Password credentials are one of the most sought-after pieces of information from cybercriminals, as they are a gateway to systems, accounts, and sensitive or confidential information. In this blog, we’ll look at what password hygiene is, how passwords can be compromised, and some best practices for maintaining good password hygiene within your organization.
What is Password Hygiene?
Password hygiene is the practice of selecting, managing and maintaining strong passwords to protect accounts and systems from cybercriminals.

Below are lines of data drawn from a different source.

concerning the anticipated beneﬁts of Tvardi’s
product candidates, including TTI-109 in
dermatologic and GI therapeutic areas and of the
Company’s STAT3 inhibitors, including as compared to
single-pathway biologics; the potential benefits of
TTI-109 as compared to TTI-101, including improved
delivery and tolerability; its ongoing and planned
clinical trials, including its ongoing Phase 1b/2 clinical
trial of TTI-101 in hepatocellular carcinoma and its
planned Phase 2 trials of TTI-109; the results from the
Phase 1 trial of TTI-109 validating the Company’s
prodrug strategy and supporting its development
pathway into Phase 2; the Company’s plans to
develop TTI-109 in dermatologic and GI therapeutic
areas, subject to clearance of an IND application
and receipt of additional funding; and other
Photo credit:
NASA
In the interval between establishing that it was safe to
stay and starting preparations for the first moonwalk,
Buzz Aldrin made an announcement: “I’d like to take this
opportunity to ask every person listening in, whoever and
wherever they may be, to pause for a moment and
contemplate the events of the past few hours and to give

This includes, but is not limited to:
- Password creation – ensuring they are not obvious, common, or easy to hack
- Account variation – ensuring selecting unique passwords for each account
- Avoiding temptation – to write down passwords, or share with others, for convenience
- Keeping personal passwords private
Bad password hygiene can lead to a variety of cyberattacks including; data breaches, account takeovers, and other costly consequences. It is important that security administrators routinely invest time and resources to educating users the importance of password hygiene.

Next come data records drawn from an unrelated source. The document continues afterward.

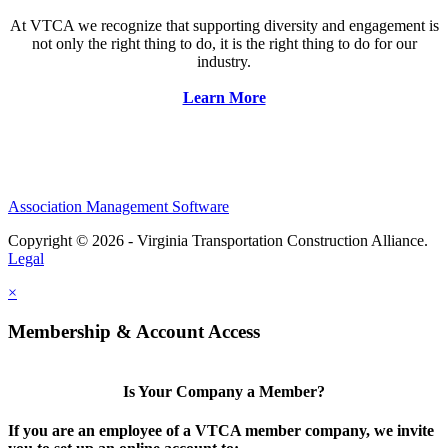
At VTCA we recognize that supporting diversity and engagement is
not only the right thing to do, it is the right thing to do for our
industry.
Learn More
Association Management Software
Copyright © 2026 - Virginia Transportation Construction Alliance.
Legal
×
Membership & Account Access
Is Your Company a Member?
If you are an employee of a VTCA member company, we invite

How can Passwords be Compromised?
There are a number of ways that passwords may become compromised:
- Brute Force Attack is when an attacker will use trial-and-error to try and guess the correct combination for login information, encryption keys or hidden webpage
- Phishing Attacks are when an attacker claims to be from a reputable company to gain access to sensitive and confidential data, or to deploy malicious software such as ransomware
- Credential Stuffing is a type of cyberattack in which a bad actor takes credentials obtained from a data breach and attempts to login to another service
5 Ways to Easily Improve and Maintain Good Password Hygiene
- Avoid Password Reuse
- Encourage Employees to Use Strong Passwords or Passphrases
- Protect Organizational Passwords
- Encourage Employees to Consider When They Enter Their Password
- Implement Multi-Factor Authentication (MFA)
1. Avoid Password Reuse
Whilst not reusing passwords might seem a little obvious, it turns out 65% of people reuse the same password for multiple or all accounts. But it’s not surprising. Those with an active digital life can have an average of 100 passwords!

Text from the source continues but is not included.